For even more great books for babies, check out the following:

And of course, some helpful tips for how to find free baby books.

Books For Toddlers

Ah, the toddler years! Here are some of the best books for 1-year-olds, best books for 2-year-olds, and best books for 3-year-olds. Depending on your child, they may be ready to enjoy picture books on their own, but even if they’re not yet there, reading picture books with your toddlers is vital for literacy, for developing a love of books, and for bonding with your little one.

These are some of the best books for toddlers:

Bear Moves by Ben Bailey Smith (Doc Brown) and Sav Akyüz

“This dancing bear will get kids grooving, with sweet moves like Furry Breaking and Running Bear. Bold colours and exciting illustrations will make this one to read again and again.”

Hip-Hop Lollipop by Susan Montanari and Brian Pinkney

“An energetic little girl dances her way through her bedtime routine — something that I can certainly relate to.
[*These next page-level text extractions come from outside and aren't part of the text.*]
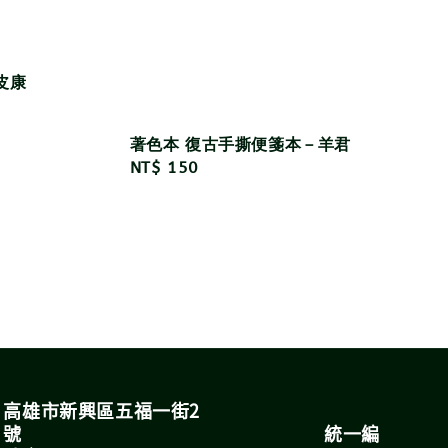
皮康
著色本 復古手撕便箋本－羊君
Regular
NT$ 150
price
高雄市新興區五福一街2
號 統一編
I pace when brushing my teeth, which can sometimes turn into a bit of a dance. The illustrations by Caldecott Honor winner Brian Pinkney are perfectly matched with the energy of the narrative.”

I Am Actually A Penguin by Sean Taylor and Kasia Matyjaszek

“A funny story about being yourself, starring a little girl who decides to live like a penguin when she’s given a penguin costume.”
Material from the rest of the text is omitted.